La maladie d’Alzheimer est la principale cause de démence chez les personnes âgées. 35,6 millions de malades ont été dénombrés en 2010, dans le monde. Un chiffre qui devrait passer en 2050 à 115,4 millions d’individus. La troisième cause d’invalidité après 60 ans. C’est une des maladies les plus coûteuses pour les économies des pays développés. 604 milliards de dollars US y ont été dépensés en 2010.

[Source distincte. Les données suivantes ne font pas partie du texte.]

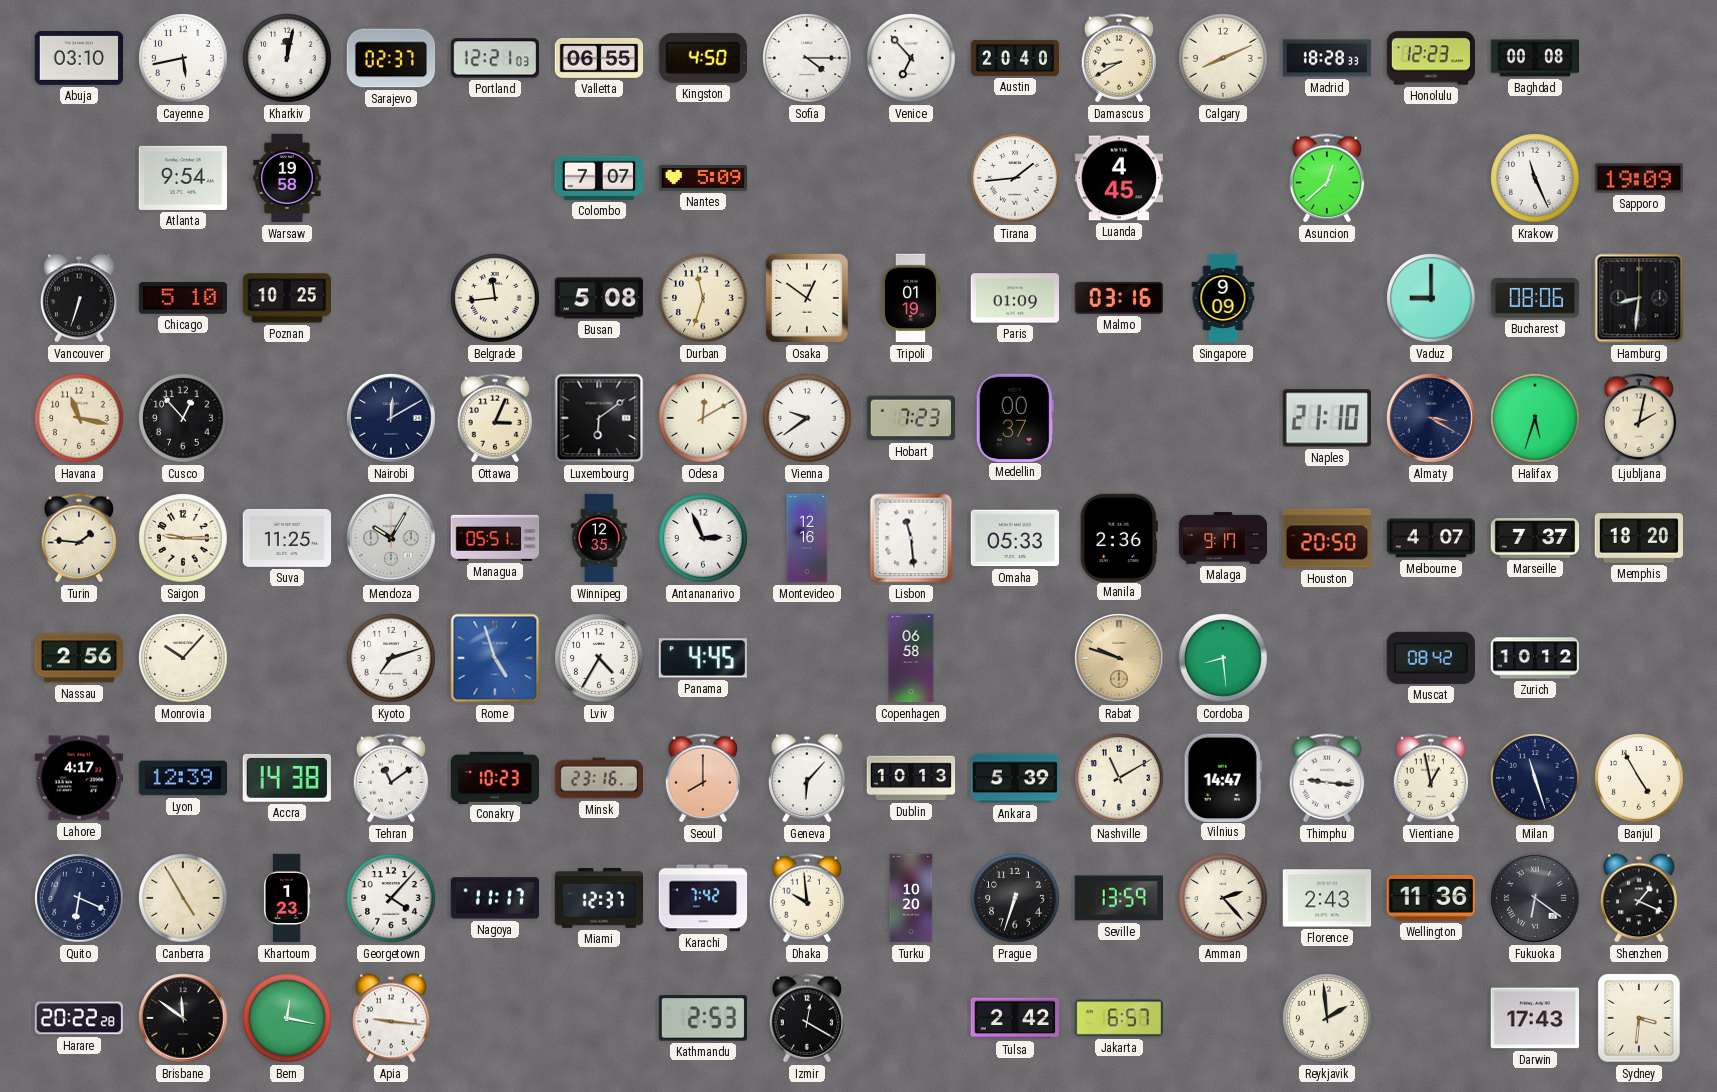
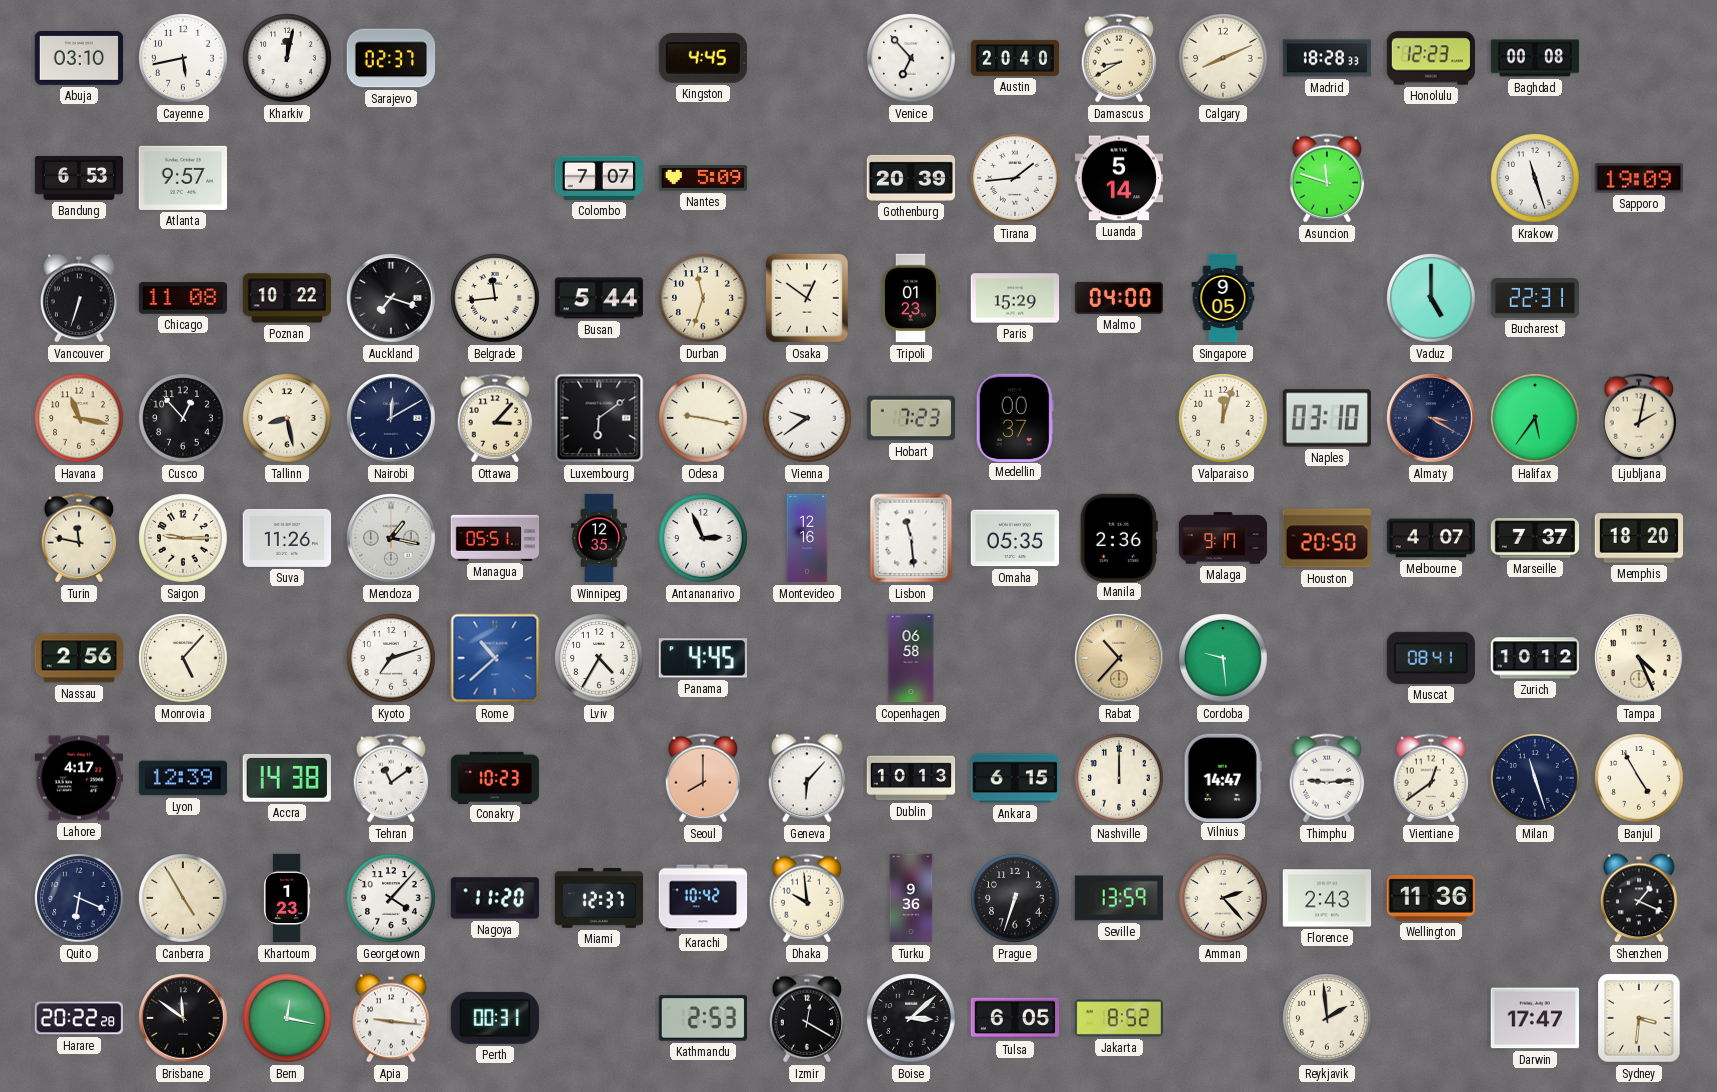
Portland: 12:21 -> none
Valletta: 06:55 -> none
Kingston: 4:50 -> 4:45
Sofia: 4:15 -> none
Bandung: none -> 6:53
Atlanta: 9:54 -> 9:57
Warsaw: 19:58 -> none
Gothenburg: none -> 20:39
Luanda: 4:45 -> 5:14
Asuncion: 12:38 -> 11:48
Krakow: 11:26 -> 11:27
Chicago: 5:10 -> 11:08
Poznan: 10:25 -> 10:22
Auckland: none -> 7:18
Busan: 5:08 -> 5:44
Tripoli: 01:19 -> 01:23
Paris: 01:09 -> 15:29
Malmo: 03:16 -> 04:00
Singapore: 9:09 -> 9:05
Vaduz: 9:00 -> 5:00
Bucharest: 08:06 -> 22:31
Hamburg: 8:31 -> none
Tallinn: none -> 8:28
Ottawa: 3:04 -> 3:07
Odesa: 12:10 -> 9:17
Valparaiso: none -> 12:03
Naples: 21:10 -> 03:10
Halifax: 5:33 -> 5:36
Turin: 1:46 -> 11:47
Suva: 11:25 -> 11:26
Mendoza: 10:05 -> 1:17
Omaha: 05:33 -> 05:35
Monrovia: 10:07 -> 5:07
Rome: 4:57 -> 10:38
Rabat: 9:48 -> 10:37
Cordoba: 8:29 -> 9:29
Muscat: 08:42 -> 08:41
Tampa: none -> 4:26
Minsk: 23:16 -> none
Ankara: 5:39 -> 6:15
Nashville: 11:10 -> 12:00
Thimphu: 9:16 -> 9:14
Vientiane: 12:58 -> 12:39
Nagoya: 11:17 -> 11:20
Karachi: 7:42 -> 10:42
Turku: 10:20 -> 9:36
Fukuoka: 6:21 -> none
Perth: none -> 00:31
Boise: none -> 3:08
Tulsa: 2:42 -> 6:05
Jakarta: 6:57 -> 8:52
Darwin: 17:43 -> 17:47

Le risque de « faire » une maladie d’Alzheimer est donc naturellement élevé dans notre pays, qui verra s’accroitre de plus en plus le nombre de sujets atteints de cette forme de démence sénile. 100 000 sujets ont été  dénombrés en 2010 en Algérie. Un chiffre sans doute en deçà de la réalité. Est-ce que les pouvoirs publics algériens s’y sont préparés ? Rien n’est moins sûr. Pour autant, il faudra bien répondre aux besoins spécifiques de ces malades et venir en aide à leurs familles, en anticipant notamment sur les dispositifs et structures à mettre en place  pour accueillir ces malades. Est-il nécessaire de souligner que l’Algérie ne dispose ni de maisons de retraite, ni d’établissements hospitaliers spécialisés en gériatrie.

L’Assemblée nationale a voté en 2010 une loi – la loi 10-12 du 29 décembre 2010, relative à la protection des personnes âgées – pour venir en aide à cette tranche de la population. Cependant, cette loi, qui axe et focalise la responsabilité de cette prise en charge sur les familles, ne met pas clairement l’Etat algérien dans l’obligation de donner, aux parents, les moyens indispensables pour un soutien effectif et efficace des séniors et pour offrir, à ces derniers, les conditions d’une vie digne ; en particulier pour ceux qui sont en situation de dépendance ou qui présentent des maladies graves, à l’exemple de la maladie d’Alzheimer. S’il a été question, dans cette loi, de structures d’accueil pour personnes âgées dépendantes, les maisons de retraite et les établissements spécialisés de gériatrie n’ont pas été évoqués.

Dans mon propos, je m’efforcerai, à la lumière de la loi 10-12 relative à la protection des personnes âgées, de mettre en relief les possibilités de prise en charge des personnes âgées dépendantes, en particulier celles souffrant de la maladie d’Alzheimer.